New York: Harper and Row, 1970. First Edition. Hardcover. Very Good/Very Good. Perhaps greatest Latin American novel of the 20th century--the sort of book where most Spanish speaking booklovers can quote the opening line, "Muchos años después, frente al pelotón de fusilamiento, el coronel Aureliano Buendía había de recordar aquella tarde remota en que su padre lo llevó a conocer el hielo." [Translated here by Gregory Rabassa as "Many years later, as he faced the firing squad, Colonel Aureliano Buendia was to remember than distant afternoon when his father took him to discover ice."]

In addition to being a great book, this book is a collector's favorite because of the two states of the dust jacket. In some copies, the first sentence of the jacket flap ends with "one of the most important novels ever written in Latin America!" First editions are found with both the exclamation mark and the period. GGM's bibliographer Don Klein has done a lot of work on the question of the exclamation mark and has shown that most if not all of the review copies have the period (See Gabriel García Márquez: Una Bibliografía Descriptiva).

What does that mean? It means that there is not one shred of evidence that the "!" copies are "first", as is often stated by those who have one.

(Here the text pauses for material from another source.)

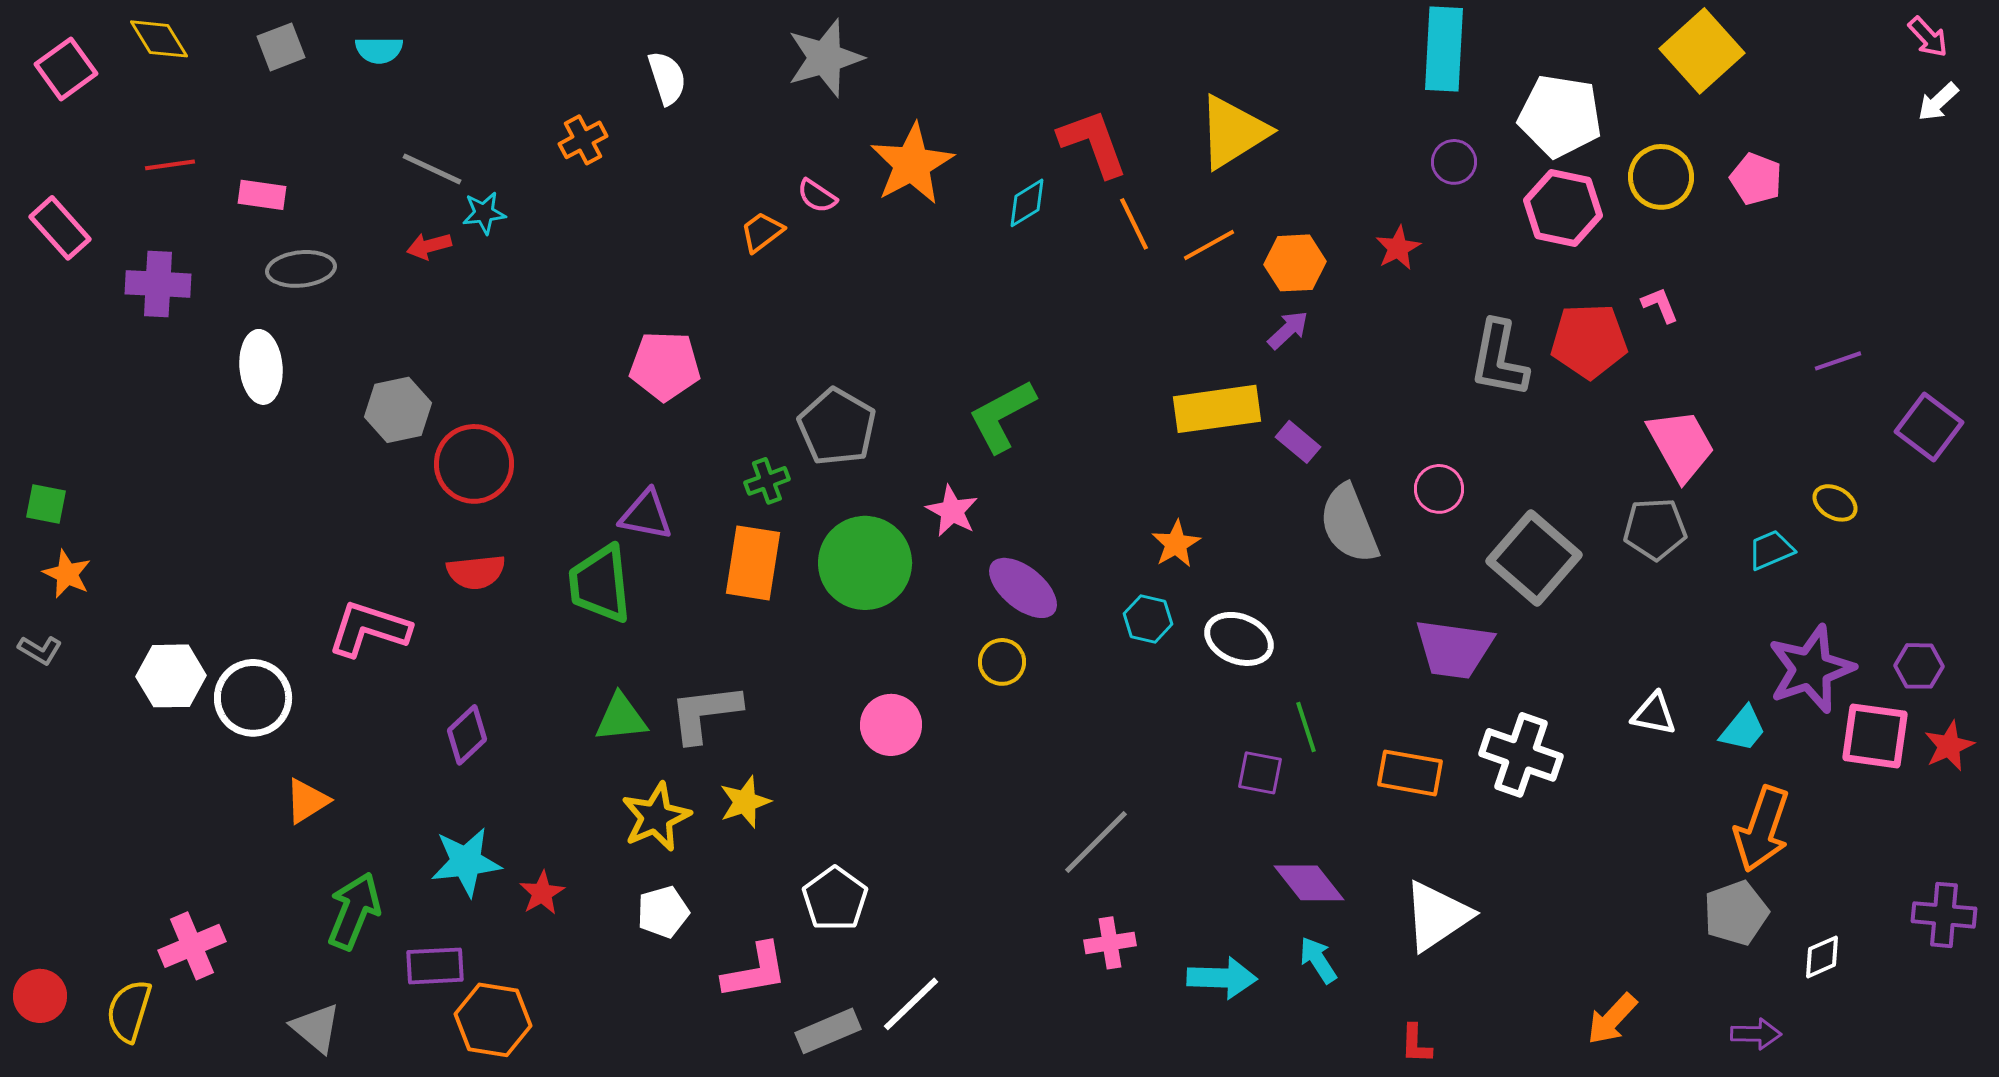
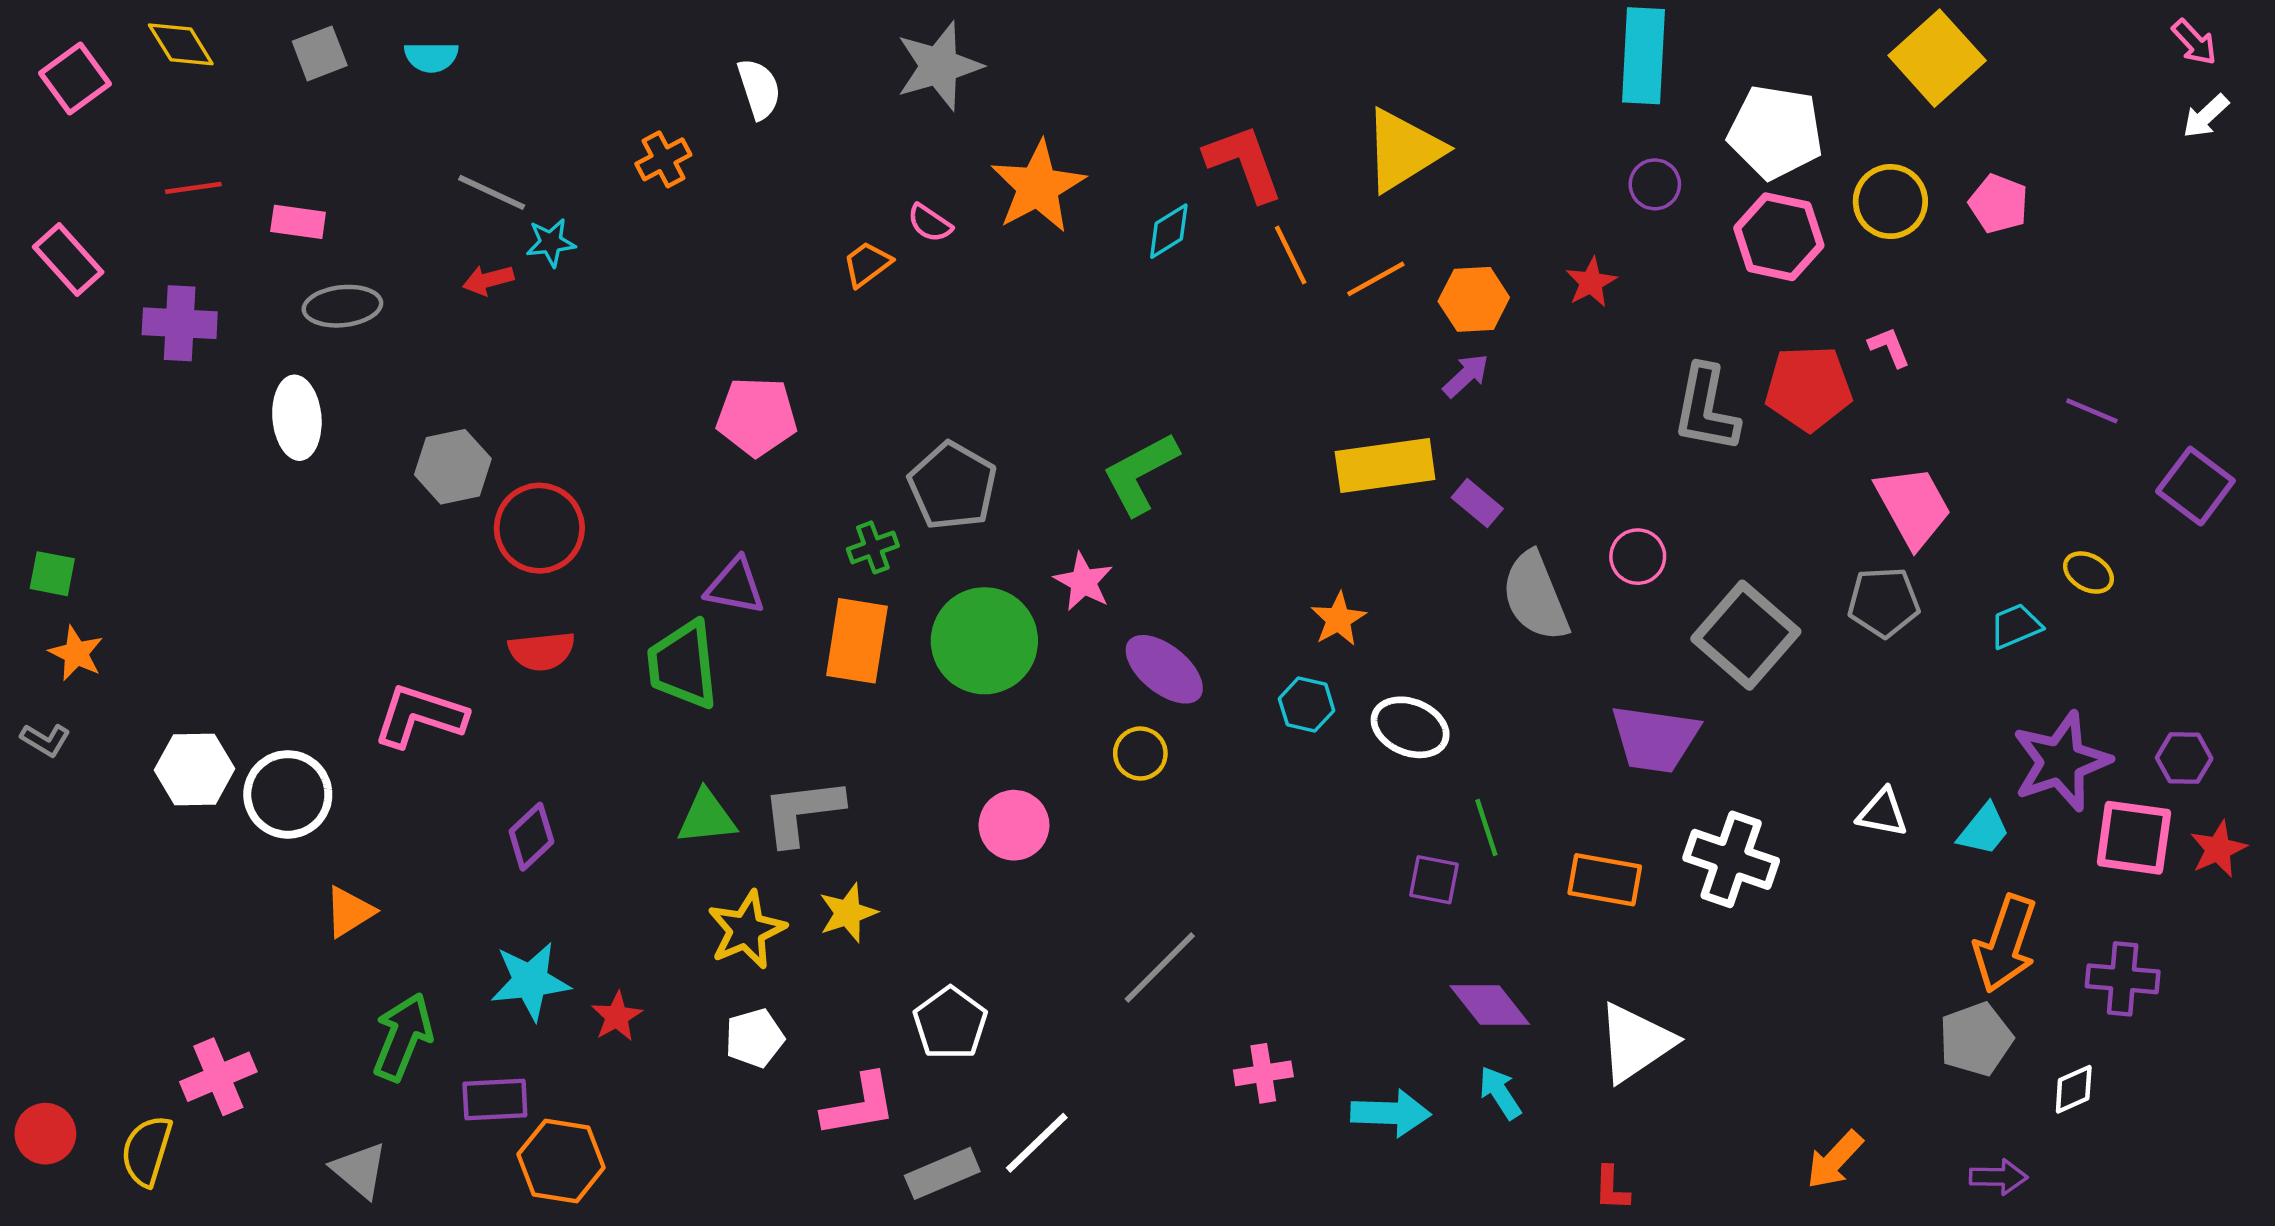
purple line: (1838, 361) -> (2092, 411), turned 42
gray line: (1096, 842) -> (1160, 967), moved
purple cross: (1944, 915) -> (2123, 979), moved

It's theoretically possible that the first jackets printed had exclamation marks and that error was fixed during the press run, but such changes are rare on modern, high speed presses like those used in the 1970s.

It's more likely that the printer printed both variants at the same time, with a final printing plate designed to print multiple copies of the jacket at the same time. If that happened, it means the printer made an error and put the "!" mark in; realized their mistake before printing, but didn't fix the problem everywhere. In any case, collectors have long preferred to have the "!" and since it only appears on some copies of the first printing, it is less common than the corrected period copies. First edition (first printing). A very good copy in a very good dust jacket, withOUT the exclamation mark on the front flap. Small owner's name on the front flyleaf, a bit of wear to the jacket at the top of the spine. I bought this copy because it adds a bit more evidence to the idea that the exclamation mark copies were not the first issued. This copy has a small calling card for José Guillermo Castillo (1938-1999) laid in. Castillo has inscribed the card, "con 'complements' muy afectuosos y personales José."

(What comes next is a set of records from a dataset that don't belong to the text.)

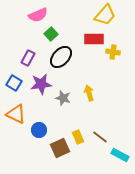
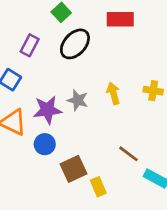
yellow cross: (113, 52) -> (153, 91), moved
purple star: (41, 84) -> (47, 110), moved
yellow rectangle: (78, 137) -> (98, 187), moved

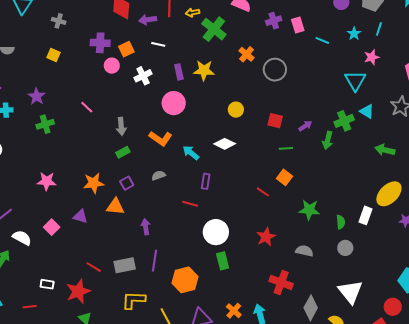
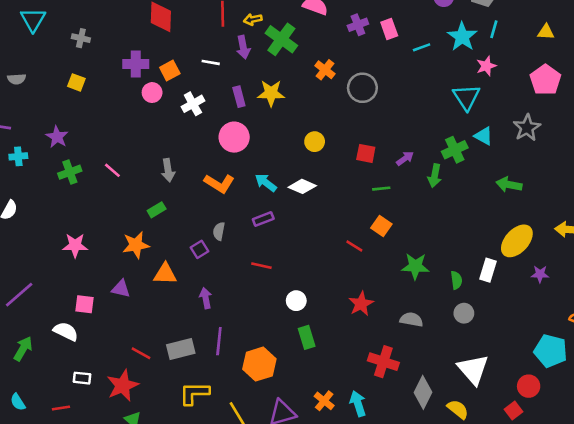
purple arrow: (148, 20) -> (243, 47), moved, turned -90
cyan star: (354, 34) -> (462, 37), size x1.6
cyan line: (322, 40) -> (422, 47), turned -40
pink line: (87, 107) -> (112, 170), moved
green rectangle: (123, 152) -> (157, 210), moved
cyan arrow: (191, 153) -> (266, 183), moved
gray semicircle: (158, 175) -> (219, 231), turned -56
purple rectangle: (206, 181) -> (263, 219), moved, turned 63
purple square: (127, 183) -> (199, 249), moved
pink square: (52, 227) -> (84, 304), turned -35
white circle: (216, 232) -> (296, 301), size x0.6
white semicircle: (22, 238) -> (66, 331), moved

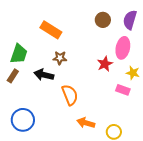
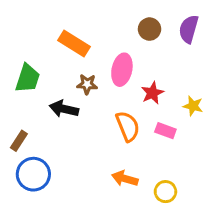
pink ellipse: (123, 48) -> (122, 70), moved
brown rectangle: (13, 76) -> (19, 141), moved
pink rectangle: (123, 90) -> (165, 131), moved
orange semicircle: (70, 95) -> (128, 126), moved

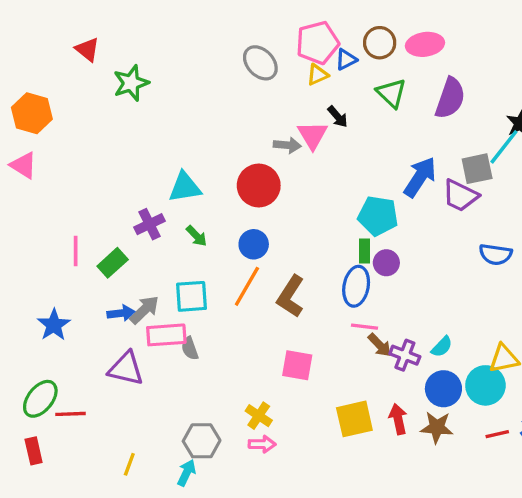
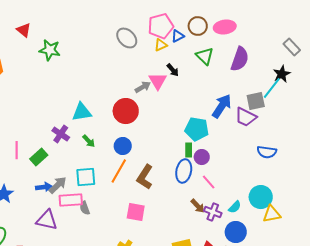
green star: (131, 83) -> (50, 50), turned 30
gray arrow: (287, 145) -> (143, 87), turned -35
purple cross: (149, 224) -> (61, 134), turned -30
pink line: (365, 327) -> (209, 182), moved, turned 42
pink square: (297, 365) -> (136, 212), moved
cyan circle: (485, 385) -> (261, 197), moved

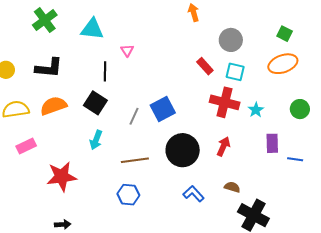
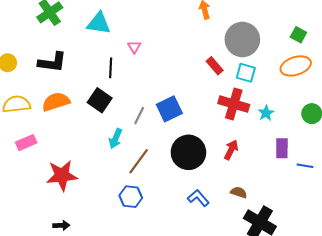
gray circle: (231, 40) -> (242, 39), size x1.4
cyan arrow: (96, 140) -> (116, 139), moved
brown line: (135, 160) -> (139, 161), turned -48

Castillo was a Venezuelan artist who came to New York for the World's Fair in 1964 and stayed a decade. He worked for a time as the literature director of the Center for Inter-American Relations, which supplied funding for translating Latin American literature, including this book. This seems to be one of his "review" copies.

The owner's name on the endpaper is K. S. Wilgus, or Karna S. Wilgus, wife of A. Curtis Wilgus, a professor of Latin American Studies at the University of Florida who was appointed by President John F. Kennedy to the board of foreign scholarships in the Office of Inter-American Affairs.

One of Castillo's colleagues, with whom he co-founded the New York Graphic Workshop, said of him, "He's the one who started the boom of Latin American literature in the U.S. by promoting García Márquez and Vargas Llosa" (quoted in "Roundtable: New York Graphic Workshop", September/October 2008 issue of Art on Paper, p. 57.).

Synopsis

One Hundred Years of Solitude chronicles the life of Macondo, a fictional town based in part of Garcia Marquez's hometown of Aracataca, Columbia, and seven generations of the founding family, the Buendias. He creates a complex world with characters and events that display the full range of human experience. For the reader, the pleasure of the novel derives from its fast-paced narrative, humor, vivid characters, and fantasy elements. In this 'magic realism', the author combines imaginative flights of fancy with social realism to give us images of levitating priests, flying carpets, a four-year-long rainstorm, and a young woman ascending to heaven while folding sheets" (NYPL Books of the Century 31).

Read More: Identifying first editions of One Hundred Years of Solitude [withOUT Exclamation Mark]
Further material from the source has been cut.